__TASK TO COMPLETE__
Return only those lines of the records below in which "Shifting" appears.

__EXTRACTED RECORDS__
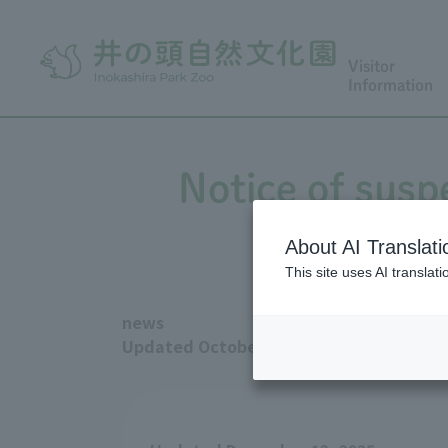
Visitor
Information
Notice of susp
About AI Translati
This site uses AI translat
news
Updated October 13, 2025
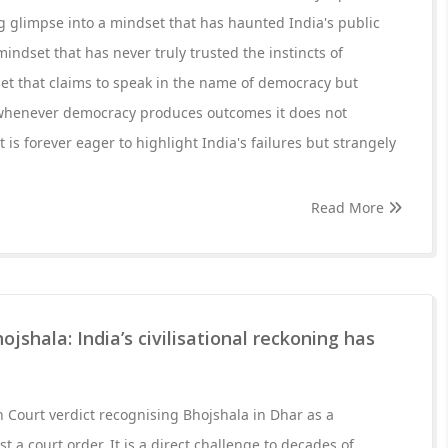
ng glimpse into a mindset that has haunted India's public
indset that has never truly trusted the instincts of
et that claims to speak in the name of democracy but
henever democracy produces outcomes it does not
 is forever eager to highlight India's failures but strangely
Read More
jshala: India’s civilisational reckoning has
Court verdict recognising Bhojshala in Dhar as a
t a court order. It is a direct challenge to decades of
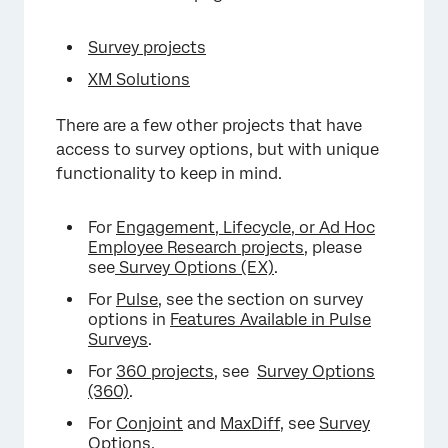
Survey projects
XM Solutions
There are a few other projects that have
access to survey options, but with unique
functionality to keep in mind.
For
Engagement, Lifecycle, or Ad Hoc
Employee Research projects
, please
see
Survey Options (EX)
.
×
For
Pulse
, see the section on survey
options in
Features Available in Pulse
Surveys
.
For
360 projects
, see
Survey Options
(360)
.
For
Conjoint
and
MaxDiff
, see
Survey
Options
.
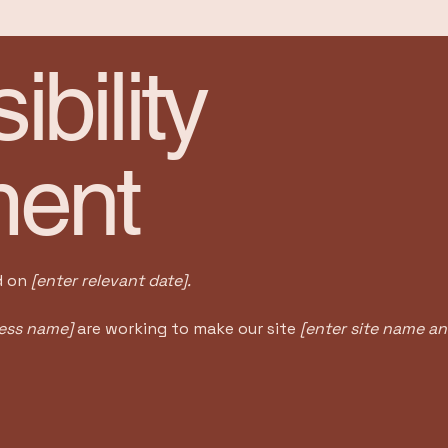
bility
ment
d on
[enter relevant date].
ness name]
are working to make our site
[enter site name a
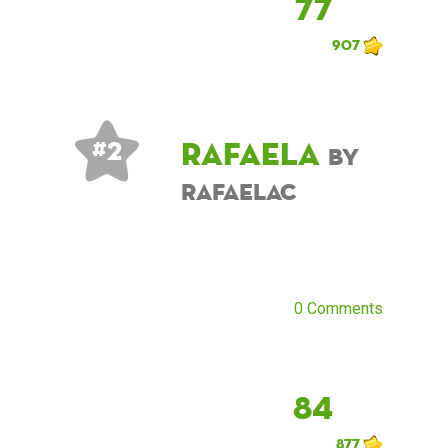
77
907
Rafaela
# 2
by
RafaelaC
0 Comments
84
877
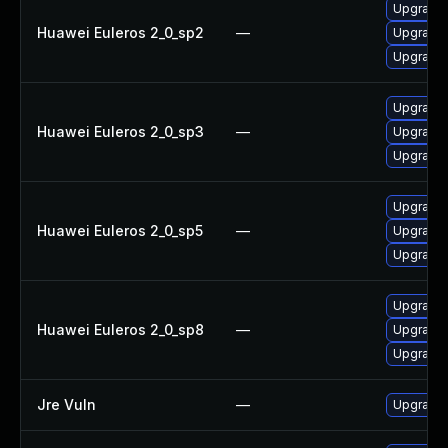
Upgrade 
Huawei Euleros 2_0_sp2
—
Upgrade 
Upgrade 
Upgrade 
Huawei Euleros 2_0_sp3
—
Upgrade 
Upgrade 
Upgrade 
Huawei Euleros 2_0_sp5
—
Upgrade 
Upgrade 
Upgrade 
Huawei Euleros 2_0_sp8
—
Upgrade 
Upgrade 
Jre Vuln
—
Upgrade t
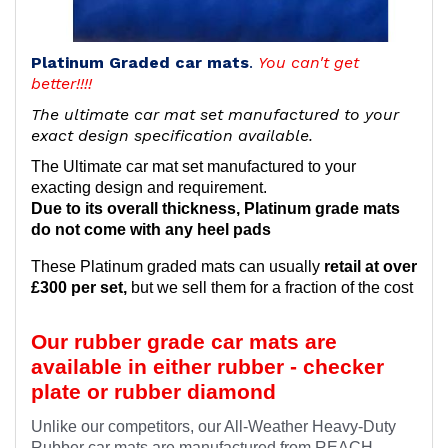
Platinum Graded car mats
.
You can't get
better!!!!
The ultimate car mat set manufactured to your
exact design specification available.
The Ultimate car mat set manufactured to your
exacting design and requirement.
Due to its overall thickness, Platinum grade mats
do not come with any heel pads
These Platinum graded mats can usually
retail at over
£300 per set,
but we sell them for a fraction of the cost
Our rubber grade car mats are
available in either rubber - checker
plate or rubber diamond
Unlike our competitors, our All-Weather Heavy-Duty
Rubber car mats are manufactured from REACH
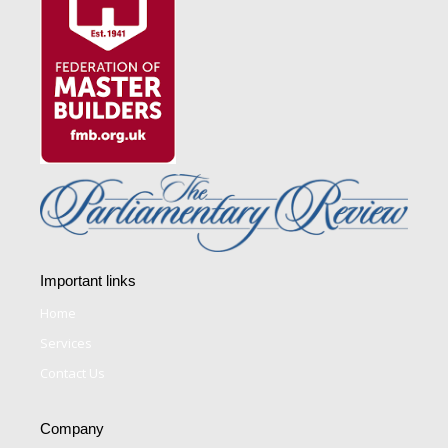
Important links
Home
Services
Contact Us
Company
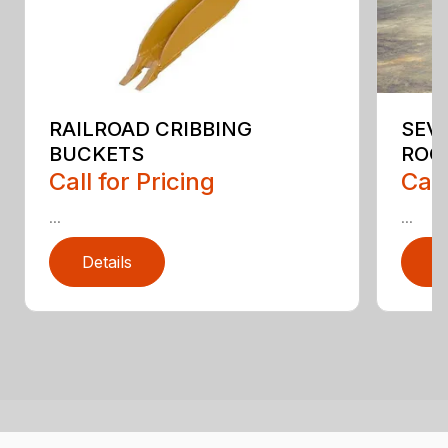
RAILROAD CRIBBING
SEV
BUCKETS
ROC
Call for Pricing
Call
...
...
Details
D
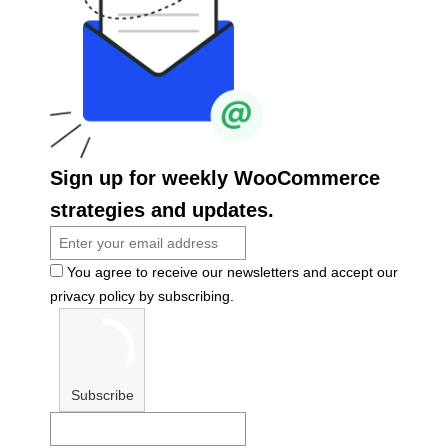
Sign up for weekly WooCommerce
strategies and updates.
You agree to receive our newsletters and accept our
privacy policy by subscribing.
Subscribe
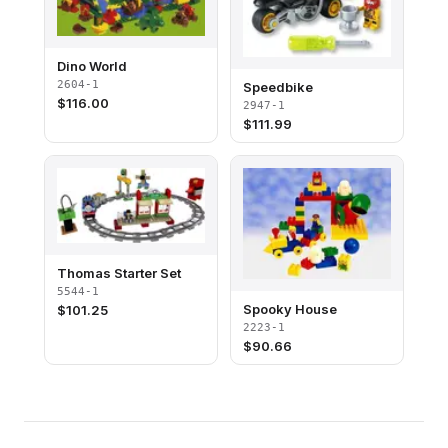
Dino World
2604-1
Speedbike
$
116.00
2947-1
$
111.99
Thomas Starter Set
5544-1
Spooky House
$
101.25
2223-1
$
90.66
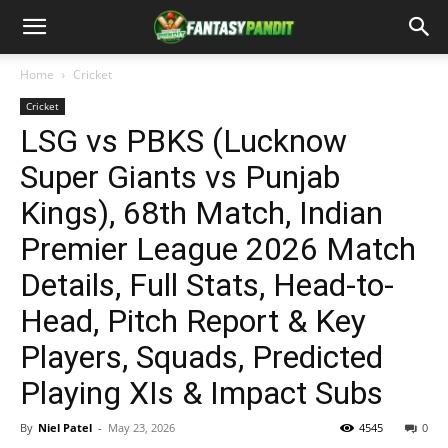
Home
Cricket
Cricket
LSG vs PBKS (Lucknow
Super Giants vs Punjab
Kings), 68th Match, Indian
Premier League 2026 Match
Details, Full Stats, Head-to-
Head, Pitch Report & Key
Players, Squads, Predicted
Playing XIs & Impact Subs
By
Niel Patel
-
May 23, 2026
4545
0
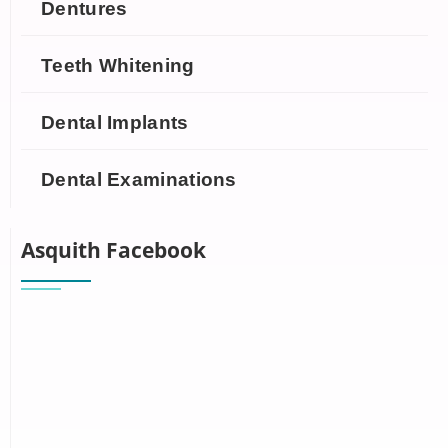
Dentures
Teeth Whitening
Dental Implants
Dental Examinations
Asquith Facebook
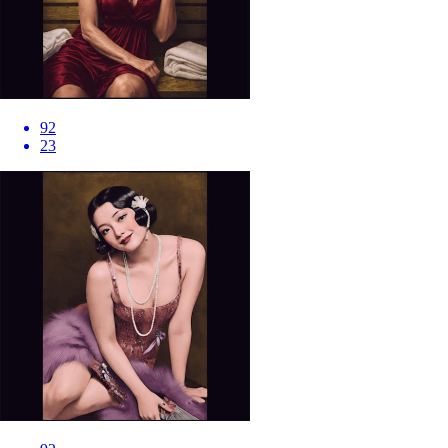
92
23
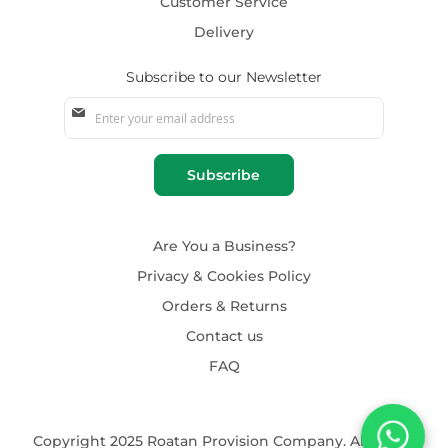
Customer Service
Delivery
Subscribe to our Newsletter
Sign
Up
for
Our
Subscribe
Newsletter:
Are You a Business?
Privacy & Cookies Policy
Orders & Returns
Contact us
FAQ
Copyright 2025 Roatan Provision Company. All rights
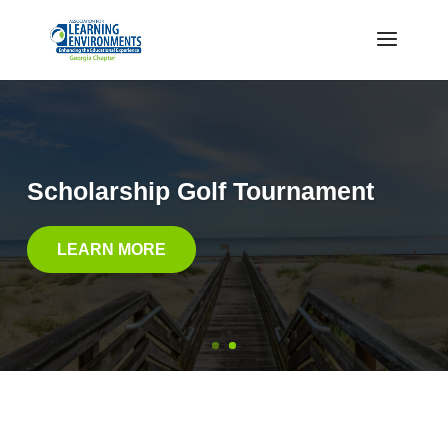
Scholarship Golf Tournament
LEARN MORE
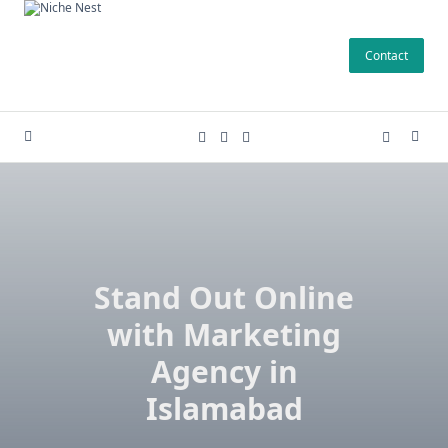
Skip
to
Contact
content
Stand Out Online
with Marketing
Agency in
Islamabad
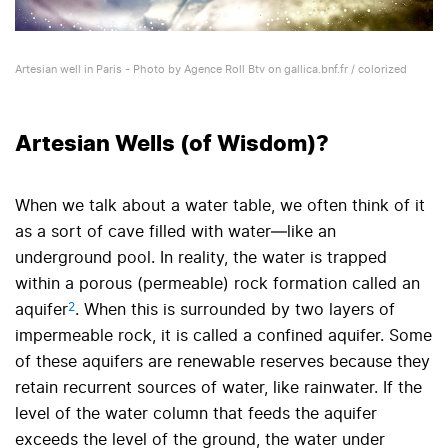
Artesian well in Paris - Photo by Agence Roll Btv on gallica.bnf.fr / colorized
Artesian Wells (of Wisdom)?
When we talk about a water table, we often think of it
as a sort of cave filled with water—like an
underground pool. In reality, the water is trapped
within a porous (permeable) rock formation called an
2
aquifer
. When this is surrounded by two layers of
impermeable rock, it is called a confined aquifer. Some
of these aquifers are renewable reserves because they
retain recurrent sources of water, like rainwater. If the
level of the water column that feeds the aquifer
exceeds the level of the ground, the water under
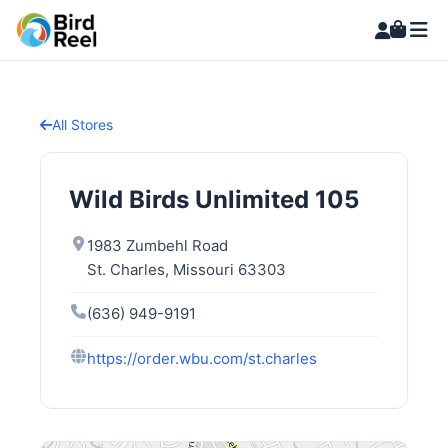
All Stores
Wild Birds Unlimited 105
1983 Zumbehl Road
St. Charles, Missouri 63303
(636) 949-9191
https://order.wbu.com/st.charles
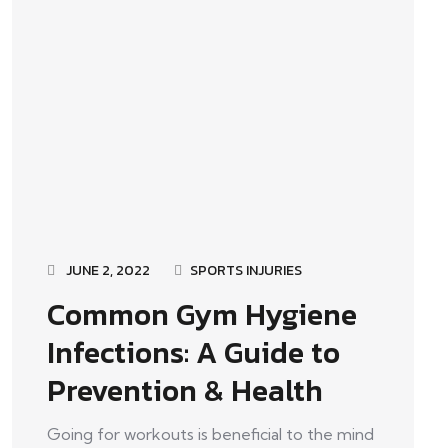
JUNE 2, 2022
SPORTS INJURIES
Common Gym Hygiene
Infections: A Guide to
Prevention & Health
Going for workouts is beneficial to the mind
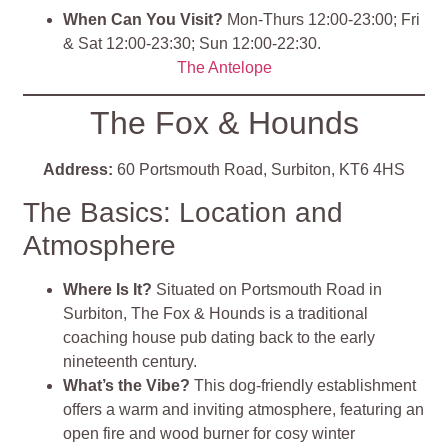
When Can You Visit?
Mon-Thurs 12:00-23:00; Fri
& Sat 12:00-23:30; Sun 12:00-22:30.
The Antelope
The Fox & Hounds
Address:
60 Portsmouth Road, Surbiton, KT6 4HS
The Basics: Location and
Atmosphere
Where Is It?
Situated on Portsmouth Road in
Surbiton, The Fox & Hounds is a traditional
coaching house pub dating back to the early
nineteenth century.
What’s the Vibe?
This dog-friendly establishment
offers a warm and inviting atmosphere, featuring an
open fire and wood burner for cosy winter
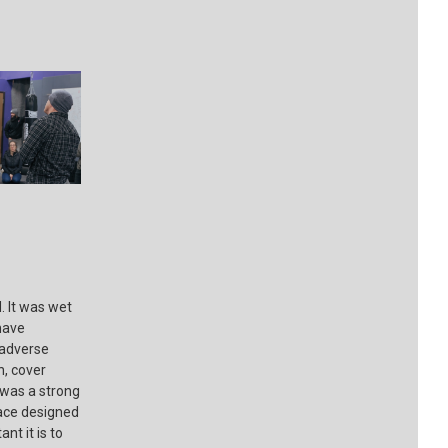
 It was wet
have
 adverse
n, cover
 was a strong
lace designed
nt it is to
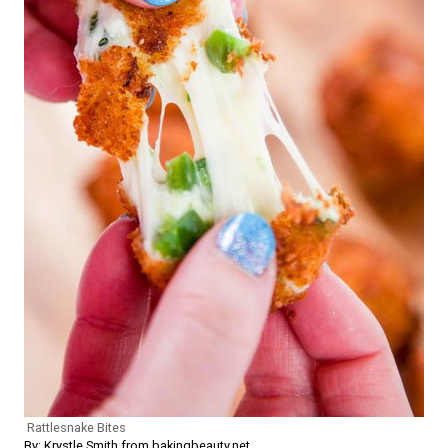
Rattlesnake Bites
By: Krystle Smith from bakingbeauty.net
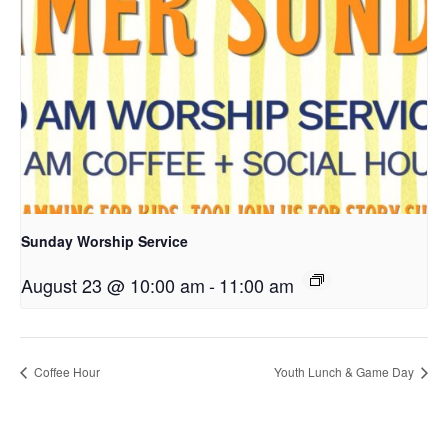
Sunday Worship Service
August 23 @ 10:00 am
-
11:00 am
Coffee Hour
Youth Lunch & Game Day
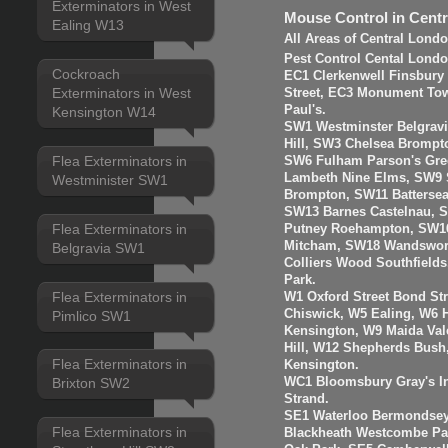
Exterminators in West
Mouse Control in Cent
Ealing W13
All Areas of Central Lond
Pest Control Cental Londo
Cockroach
EC1 Clerkenwell Finsbury
Exterminators in West
Street, EC3 Monument Towe
Paul's.
Kensington W14
SW1 Westminster Belgravi
Hill, SW3 Chelsea Brompt
Flea Exterminators in
SW6 Fulham Parson's Gre
Lambeth Nine Elms, SW9 S
Westminister SW1
Brompton, SW11 Batterse
SW13 Barnes Castelnau, 
Flea Exterminators in
Putney Roehampton, SW16
Mitcham, SW18 Wandswort
Belgravia SW1
Colliers Wood Southfiel
Park.
Flea Exterminators in
W1 Oxford Street Bond St
Chiswick, W5 Ealing, W6
Pimlico SW1
Kensington, W9 Maida Val
Hill, W12 Shepherds Bush
Flea Exterminators in
Kensington.
WC1 Bloomsbury Gray's I
Brixton SW2
Strand.
SE1 Waterloo Bermondsey
Flea Exterminators in
Blackheath Westcombe Par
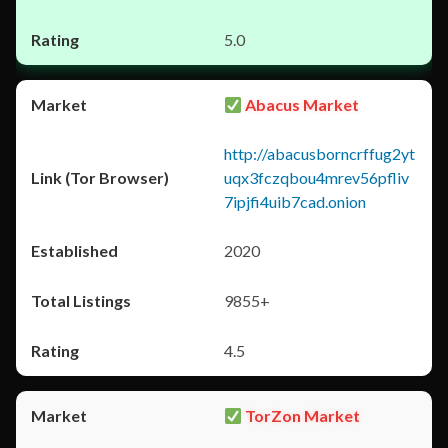
5.0
Abacus Market
http://abacusborncrffug2yt
uqx3fczqbou4mrev56pfliv
7ipjfi4uib7cad.onion
2020
9855+
4.5
TorZon Market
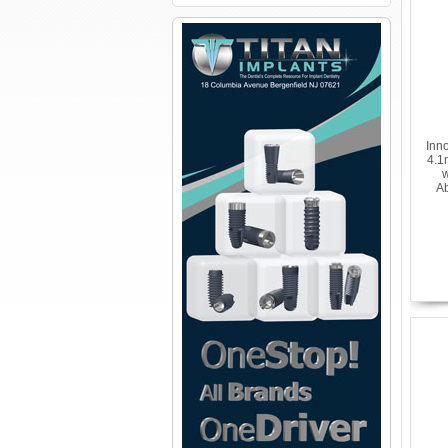
Inn
4.1
w
Ab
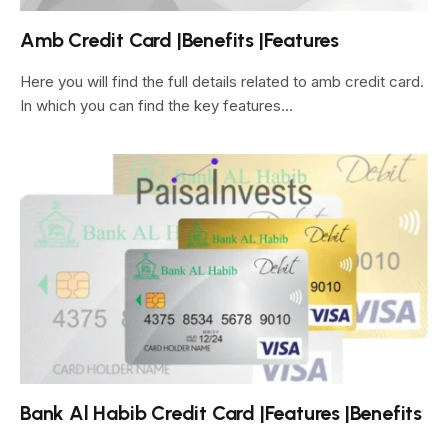
Amb Credit Card |Benefits |Features
Here you will find the full details related to amb credit card.
In which you can find the key features…
Bank Al Habib Credit Card |Features |Benefits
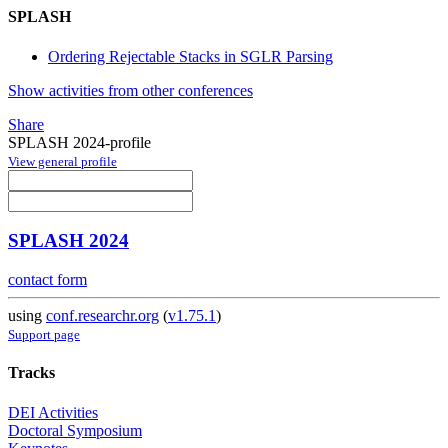
SPLASH
Ordering Rejectable Stacks in SGLR Parsing
Show activities from other conferences
Share
SPLASH 2024-profile
View general profile
SPLASH 2024
contact form
using
conf.researchr.org
(
v1.75.1
)
Support page
Tracks
DEI Activities
Doctoral Symposium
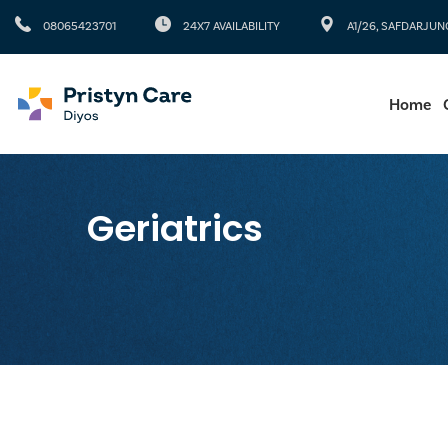
08065423701
24X7 AVAILABILITY
A1/26, SAFDARJUN
Home
Geriatrics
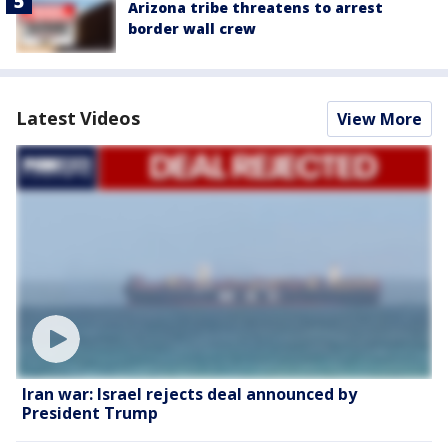
Arizona tribe threatens to arrest
border wall crew
Latest Videos
View More
Iran war: Israel rejects deal announced by
President Trump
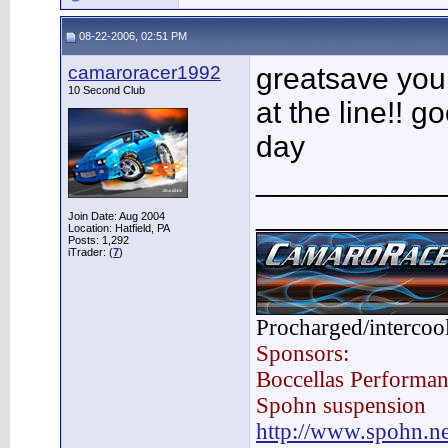
08-22-2006, 02:51 PM
camaroracer1992
greatsave you
10 Second Club
at the line!! g
day
___________
___________
Join Date: Aug 2004
Location: Hatfield, PA
Posts: 1,292
iTrader: (
7
)
Procharged/intercoo
Sponsors:
Boccellas Performa
Spohn suspension
http://www.spohn.ne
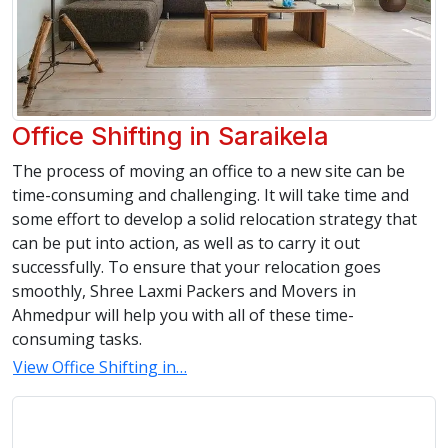
Office Shifting in Saraikela
The process of moving an office to a new site can be
time-consuming and challenging. It will take time and
some effort to develop a solid relocation strategy that
can be put into action, as well as to carry it out
successfully. To ensure that your relocation goes
smoothly, Shree Laxmi Packers and Movers in
Ahmedpur will help you with all of these time-
consuming tasks.
View Office Shifting in…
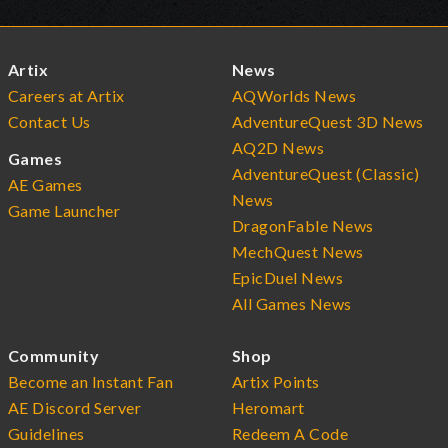
Artix
News
Careers at Artix
AQWorlds News
Contact Us
AdventureQuest 3D News
AQ2D News
Games
AdventureQuest (Classic)
AE Games
News
Game Launcher
DragonFable News
MechQuest News
EpicDuel News
All Games News
Community
Shop
Become an Instant Fan
Artix Points
AE Discord Server
Heromart
Guidelines
Redeem A Code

__ANSWER SECTION__
Office Shifting in Saraikela
View Office Shifting in…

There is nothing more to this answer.